After the apartment-from-hell chapter, Patrick’s insurance afforded him treatment in Los Angeles. Moving to the City of Angels was a game-changer. He transitioned from Wisconsin’s dreary rooms of AA where young people were sparsely sprinkled to the recovery mecca of the West Coast; Los Angeles AA introduced Patrick to sober musicians and other industry folk.. And his myopic view of sobriety broadened as his despondent view of the promises of Alcoholics Anonymous became a hopeful one. AA had given him a new pair of glasses.
Unfortunately, Patrick eventually fell away from his program and relapsed again, which led to his admission to Beit T’Shuvah. He didn’t lose the tools he had gained, however, Patrick hit the ground running. Today, he works in the kitchen, elevating our meals with his culinary skills. Patrick plays drums with the Beit T’Shuvah band for Friday night and Saturday morning services and is a force of percussive nature. Most importantly, he is actively involved in his step work, even carrying the message to two sponsees.
The familial web of suffering is untangling through attraction, not promotion, today. Patrick’s relationship with his father has transformed, and Patrick’s father has evolved. He “expresses emotion more these days, because he learned how sensitive I was. He says I love you.” Patrick’s mother and he have an improved relationship, too. Today Patrick and his Mom show each other love through healthy boundaries. Patrick deeply appreciates his Mother and respects her for holding her own as he works to mend their tethered bond. Manipulation has been replaced with authentic connection.

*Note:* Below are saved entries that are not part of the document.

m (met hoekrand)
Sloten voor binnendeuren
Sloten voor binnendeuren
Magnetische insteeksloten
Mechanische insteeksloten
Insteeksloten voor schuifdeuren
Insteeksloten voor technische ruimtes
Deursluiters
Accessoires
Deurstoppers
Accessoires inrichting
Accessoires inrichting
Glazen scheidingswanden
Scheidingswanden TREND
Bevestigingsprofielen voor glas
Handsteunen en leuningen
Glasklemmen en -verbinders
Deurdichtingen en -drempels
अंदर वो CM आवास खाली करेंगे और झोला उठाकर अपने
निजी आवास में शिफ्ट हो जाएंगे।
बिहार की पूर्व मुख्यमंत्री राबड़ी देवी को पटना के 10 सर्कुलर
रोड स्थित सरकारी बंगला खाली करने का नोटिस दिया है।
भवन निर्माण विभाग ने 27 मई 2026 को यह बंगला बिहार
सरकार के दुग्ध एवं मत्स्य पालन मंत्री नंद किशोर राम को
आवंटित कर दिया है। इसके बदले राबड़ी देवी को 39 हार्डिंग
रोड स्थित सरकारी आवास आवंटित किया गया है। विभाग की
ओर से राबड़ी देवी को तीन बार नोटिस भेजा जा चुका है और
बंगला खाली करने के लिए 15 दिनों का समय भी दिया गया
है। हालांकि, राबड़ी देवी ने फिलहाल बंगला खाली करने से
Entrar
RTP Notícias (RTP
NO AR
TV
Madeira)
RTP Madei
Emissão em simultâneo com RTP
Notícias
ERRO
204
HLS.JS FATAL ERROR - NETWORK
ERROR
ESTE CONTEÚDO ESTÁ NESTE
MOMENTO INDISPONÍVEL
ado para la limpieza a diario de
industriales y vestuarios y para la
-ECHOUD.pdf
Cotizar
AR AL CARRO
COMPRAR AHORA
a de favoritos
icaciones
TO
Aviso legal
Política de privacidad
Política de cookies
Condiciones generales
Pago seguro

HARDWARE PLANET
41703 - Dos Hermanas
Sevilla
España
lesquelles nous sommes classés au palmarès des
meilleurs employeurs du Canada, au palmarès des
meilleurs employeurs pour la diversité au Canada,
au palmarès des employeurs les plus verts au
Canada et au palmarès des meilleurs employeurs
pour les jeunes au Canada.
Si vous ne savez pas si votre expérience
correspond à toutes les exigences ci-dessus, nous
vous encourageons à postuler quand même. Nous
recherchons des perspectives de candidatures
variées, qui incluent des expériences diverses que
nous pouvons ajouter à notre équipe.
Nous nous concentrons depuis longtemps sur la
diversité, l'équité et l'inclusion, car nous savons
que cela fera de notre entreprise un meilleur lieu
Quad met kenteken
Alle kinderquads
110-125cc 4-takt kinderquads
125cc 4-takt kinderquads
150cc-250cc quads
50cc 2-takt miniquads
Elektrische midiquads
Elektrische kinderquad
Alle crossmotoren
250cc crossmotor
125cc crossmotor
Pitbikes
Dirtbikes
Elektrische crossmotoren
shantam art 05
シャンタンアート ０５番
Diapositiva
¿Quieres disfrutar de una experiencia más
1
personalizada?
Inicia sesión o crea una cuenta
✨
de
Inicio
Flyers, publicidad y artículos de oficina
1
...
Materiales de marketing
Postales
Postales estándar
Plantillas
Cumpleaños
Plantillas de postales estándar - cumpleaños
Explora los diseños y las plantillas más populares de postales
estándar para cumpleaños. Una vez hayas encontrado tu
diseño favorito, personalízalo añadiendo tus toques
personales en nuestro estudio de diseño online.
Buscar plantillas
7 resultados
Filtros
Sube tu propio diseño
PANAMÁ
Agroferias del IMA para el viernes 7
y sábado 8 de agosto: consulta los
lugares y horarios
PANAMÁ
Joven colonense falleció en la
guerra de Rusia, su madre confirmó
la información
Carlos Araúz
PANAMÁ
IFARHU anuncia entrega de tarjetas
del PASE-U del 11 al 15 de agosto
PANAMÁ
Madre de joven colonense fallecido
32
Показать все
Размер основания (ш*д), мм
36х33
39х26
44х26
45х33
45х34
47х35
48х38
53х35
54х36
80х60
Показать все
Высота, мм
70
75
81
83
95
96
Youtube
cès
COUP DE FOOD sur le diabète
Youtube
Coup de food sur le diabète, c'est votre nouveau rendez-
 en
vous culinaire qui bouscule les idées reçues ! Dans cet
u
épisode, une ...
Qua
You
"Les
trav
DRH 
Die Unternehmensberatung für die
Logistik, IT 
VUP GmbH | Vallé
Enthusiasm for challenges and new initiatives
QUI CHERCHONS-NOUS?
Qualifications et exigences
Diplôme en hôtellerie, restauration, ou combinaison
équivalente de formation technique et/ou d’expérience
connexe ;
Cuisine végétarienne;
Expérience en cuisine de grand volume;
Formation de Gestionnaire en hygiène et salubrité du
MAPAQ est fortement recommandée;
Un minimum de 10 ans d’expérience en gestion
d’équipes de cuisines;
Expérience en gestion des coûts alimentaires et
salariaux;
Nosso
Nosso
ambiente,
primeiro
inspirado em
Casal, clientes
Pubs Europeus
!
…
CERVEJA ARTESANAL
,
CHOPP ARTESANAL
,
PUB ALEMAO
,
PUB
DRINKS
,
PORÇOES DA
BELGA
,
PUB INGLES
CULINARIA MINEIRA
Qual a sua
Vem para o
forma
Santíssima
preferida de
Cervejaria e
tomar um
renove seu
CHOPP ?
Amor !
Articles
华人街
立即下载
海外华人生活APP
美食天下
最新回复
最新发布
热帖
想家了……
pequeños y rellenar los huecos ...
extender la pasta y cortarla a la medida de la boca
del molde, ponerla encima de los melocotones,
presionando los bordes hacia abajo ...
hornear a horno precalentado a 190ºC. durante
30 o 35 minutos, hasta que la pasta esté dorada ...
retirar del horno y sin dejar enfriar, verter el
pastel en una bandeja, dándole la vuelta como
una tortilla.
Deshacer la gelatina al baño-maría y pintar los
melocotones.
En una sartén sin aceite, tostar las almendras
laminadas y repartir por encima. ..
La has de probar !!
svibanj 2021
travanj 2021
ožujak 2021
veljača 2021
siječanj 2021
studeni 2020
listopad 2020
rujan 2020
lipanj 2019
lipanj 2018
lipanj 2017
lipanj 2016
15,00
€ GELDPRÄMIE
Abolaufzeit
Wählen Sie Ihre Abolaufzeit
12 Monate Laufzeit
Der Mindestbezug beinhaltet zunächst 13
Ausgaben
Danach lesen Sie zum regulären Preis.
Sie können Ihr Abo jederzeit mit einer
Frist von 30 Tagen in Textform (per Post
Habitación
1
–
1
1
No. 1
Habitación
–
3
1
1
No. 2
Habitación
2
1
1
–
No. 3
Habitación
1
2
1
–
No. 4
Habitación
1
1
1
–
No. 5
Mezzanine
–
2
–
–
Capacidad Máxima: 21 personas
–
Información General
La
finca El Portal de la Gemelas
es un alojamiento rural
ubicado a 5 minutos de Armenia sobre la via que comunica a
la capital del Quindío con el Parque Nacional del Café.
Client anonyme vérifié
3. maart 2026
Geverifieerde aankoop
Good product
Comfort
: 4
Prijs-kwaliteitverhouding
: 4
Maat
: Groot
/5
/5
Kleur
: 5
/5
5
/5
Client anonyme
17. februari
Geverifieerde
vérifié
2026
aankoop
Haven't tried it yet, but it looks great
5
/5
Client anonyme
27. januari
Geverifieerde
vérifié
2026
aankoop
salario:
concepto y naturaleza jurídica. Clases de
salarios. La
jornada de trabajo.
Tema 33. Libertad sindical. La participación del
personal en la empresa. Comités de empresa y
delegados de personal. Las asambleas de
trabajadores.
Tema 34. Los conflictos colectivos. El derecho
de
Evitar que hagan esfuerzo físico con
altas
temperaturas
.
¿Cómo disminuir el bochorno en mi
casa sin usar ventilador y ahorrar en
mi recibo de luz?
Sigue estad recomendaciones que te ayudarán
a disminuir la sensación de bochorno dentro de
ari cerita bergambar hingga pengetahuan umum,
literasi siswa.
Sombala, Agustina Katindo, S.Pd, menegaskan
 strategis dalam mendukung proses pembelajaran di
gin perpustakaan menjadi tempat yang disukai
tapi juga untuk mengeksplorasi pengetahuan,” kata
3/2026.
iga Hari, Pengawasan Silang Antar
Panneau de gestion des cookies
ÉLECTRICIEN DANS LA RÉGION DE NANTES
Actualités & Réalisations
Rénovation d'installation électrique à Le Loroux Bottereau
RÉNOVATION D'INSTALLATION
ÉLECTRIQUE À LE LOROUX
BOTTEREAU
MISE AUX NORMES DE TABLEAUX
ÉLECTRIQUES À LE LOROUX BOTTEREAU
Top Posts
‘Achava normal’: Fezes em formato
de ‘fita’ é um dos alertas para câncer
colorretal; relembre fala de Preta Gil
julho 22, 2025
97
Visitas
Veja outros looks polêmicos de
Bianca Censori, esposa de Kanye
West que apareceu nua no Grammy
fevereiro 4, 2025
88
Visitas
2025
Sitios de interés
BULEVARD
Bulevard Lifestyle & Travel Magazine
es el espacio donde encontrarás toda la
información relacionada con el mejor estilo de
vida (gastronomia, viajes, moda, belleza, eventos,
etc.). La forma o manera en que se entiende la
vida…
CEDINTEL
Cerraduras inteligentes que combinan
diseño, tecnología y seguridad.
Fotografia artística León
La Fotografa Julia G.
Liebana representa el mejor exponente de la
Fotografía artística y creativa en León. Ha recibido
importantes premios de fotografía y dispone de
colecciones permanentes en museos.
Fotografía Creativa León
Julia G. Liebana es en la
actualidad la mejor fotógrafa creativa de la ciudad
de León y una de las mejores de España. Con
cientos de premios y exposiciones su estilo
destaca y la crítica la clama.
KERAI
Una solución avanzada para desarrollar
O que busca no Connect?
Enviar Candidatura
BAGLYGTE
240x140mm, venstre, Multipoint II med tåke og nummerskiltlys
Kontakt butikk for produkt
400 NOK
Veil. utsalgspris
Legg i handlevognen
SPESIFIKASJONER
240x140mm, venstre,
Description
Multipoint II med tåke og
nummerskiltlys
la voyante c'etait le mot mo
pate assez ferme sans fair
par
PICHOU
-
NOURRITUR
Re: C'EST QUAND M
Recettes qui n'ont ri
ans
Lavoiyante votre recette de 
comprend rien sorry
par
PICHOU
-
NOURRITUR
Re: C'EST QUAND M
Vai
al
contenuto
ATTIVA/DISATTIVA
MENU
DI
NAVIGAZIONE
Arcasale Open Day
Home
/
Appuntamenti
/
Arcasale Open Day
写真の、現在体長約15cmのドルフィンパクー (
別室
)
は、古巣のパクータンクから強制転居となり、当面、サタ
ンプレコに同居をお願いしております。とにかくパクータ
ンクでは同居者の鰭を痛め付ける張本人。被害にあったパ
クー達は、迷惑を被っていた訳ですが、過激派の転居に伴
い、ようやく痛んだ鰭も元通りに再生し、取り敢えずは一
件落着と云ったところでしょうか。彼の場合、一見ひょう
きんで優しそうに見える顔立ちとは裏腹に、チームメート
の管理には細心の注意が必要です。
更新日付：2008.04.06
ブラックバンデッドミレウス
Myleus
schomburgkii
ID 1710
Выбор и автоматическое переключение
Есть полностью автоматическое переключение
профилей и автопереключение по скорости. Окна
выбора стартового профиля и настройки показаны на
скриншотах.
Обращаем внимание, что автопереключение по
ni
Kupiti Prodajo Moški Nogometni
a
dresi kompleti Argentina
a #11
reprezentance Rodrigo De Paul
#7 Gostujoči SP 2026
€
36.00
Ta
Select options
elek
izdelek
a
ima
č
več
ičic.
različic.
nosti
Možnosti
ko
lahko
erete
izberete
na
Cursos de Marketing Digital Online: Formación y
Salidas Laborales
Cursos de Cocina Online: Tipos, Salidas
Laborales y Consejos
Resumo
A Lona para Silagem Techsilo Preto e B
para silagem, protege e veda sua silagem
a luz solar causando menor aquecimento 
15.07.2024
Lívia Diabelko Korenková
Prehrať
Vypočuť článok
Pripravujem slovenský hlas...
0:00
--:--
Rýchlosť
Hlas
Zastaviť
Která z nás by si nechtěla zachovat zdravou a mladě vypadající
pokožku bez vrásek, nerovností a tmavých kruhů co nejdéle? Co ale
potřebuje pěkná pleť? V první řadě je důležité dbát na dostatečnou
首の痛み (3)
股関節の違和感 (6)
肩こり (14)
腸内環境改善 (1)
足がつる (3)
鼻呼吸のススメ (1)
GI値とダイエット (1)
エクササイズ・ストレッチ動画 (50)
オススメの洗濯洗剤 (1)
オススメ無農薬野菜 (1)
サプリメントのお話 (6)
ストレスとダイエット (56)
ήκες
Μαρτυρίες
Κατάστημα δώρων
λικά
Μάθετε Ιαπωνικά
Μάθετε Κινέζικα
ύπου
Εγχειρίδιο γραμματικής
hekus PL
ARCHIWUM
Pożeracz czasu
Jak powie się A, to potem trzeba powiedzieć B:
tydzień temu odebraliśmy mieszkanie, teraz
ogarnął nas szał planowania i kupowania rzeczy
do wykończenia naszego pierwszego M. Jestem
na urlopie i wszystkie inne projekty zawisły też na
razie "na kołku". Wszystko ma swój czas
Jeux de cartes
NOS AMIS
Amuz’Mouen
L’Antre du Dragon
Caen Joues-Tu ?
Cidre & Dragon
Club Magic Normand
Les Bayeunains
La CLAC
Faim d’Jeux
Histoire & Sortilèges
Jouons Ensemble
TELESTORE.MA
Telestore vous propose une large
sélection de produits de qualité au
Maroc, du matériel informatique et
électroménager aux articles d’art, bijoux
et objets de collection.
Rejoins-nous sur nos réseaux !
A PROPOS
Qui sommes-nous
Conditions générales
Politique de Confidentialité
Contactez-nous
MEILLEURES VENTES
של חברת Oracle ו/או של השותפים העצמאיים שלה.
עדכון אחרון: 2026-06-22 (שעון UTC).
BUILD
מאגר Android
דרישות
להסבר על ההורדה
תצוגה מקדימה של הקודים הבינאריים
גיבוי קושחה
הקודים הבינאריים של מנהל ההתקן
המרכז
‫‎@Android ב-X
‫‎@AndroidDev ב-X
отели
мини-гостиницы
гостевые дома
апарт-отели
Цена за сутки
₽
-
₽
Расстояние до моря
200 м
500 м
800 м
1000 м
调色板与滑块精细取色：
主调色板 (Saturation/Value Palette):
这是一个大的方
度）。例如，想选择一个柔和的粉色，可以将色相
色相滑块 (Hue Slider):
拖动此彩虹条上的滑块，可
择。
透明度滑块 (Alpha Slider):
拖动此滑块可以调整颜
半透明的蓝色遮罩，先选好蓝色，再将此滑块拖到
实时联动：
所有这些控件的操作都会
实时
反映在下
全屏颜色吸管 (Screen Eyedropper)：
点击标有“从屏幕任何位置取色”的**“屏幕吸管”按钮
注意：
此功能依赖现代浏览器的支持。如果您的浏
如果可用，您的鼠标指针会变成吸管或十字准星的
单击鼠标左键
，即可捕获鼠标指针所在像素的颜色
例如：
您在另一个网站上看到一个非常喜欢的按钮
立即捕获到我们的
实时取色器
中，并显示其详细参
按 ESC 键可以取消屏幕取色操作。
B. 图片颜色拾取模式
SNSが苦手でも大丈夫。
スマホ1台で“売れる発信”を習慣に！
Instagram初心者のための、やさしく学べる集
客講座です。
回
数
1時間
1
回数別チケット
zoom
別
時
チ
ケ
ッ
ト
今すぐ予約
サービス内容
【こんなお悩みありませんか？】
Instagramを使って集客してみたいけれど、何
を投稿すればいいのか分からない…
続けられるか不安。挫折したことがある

When asked what he’d like BTS to know about him that we may not already know, Patrick’s response was unsurprisingly humble. “I’d like people to know I always want to continue to learn, I think there’s always more to learn– that there’s always potential for all of us.” And we all have our own internal rhythm whether or not we’re drummers. To live authentically, we must shed our propensity to impression-manage, to wear the ‘good student persona.’ Our God given drums fuel us each day. There are many beats. I close my eyes, I ground myself, I listen, and I realize. . . I need not mock anyone else’s rhythm, for I have my own. To whose drum beat are you marching?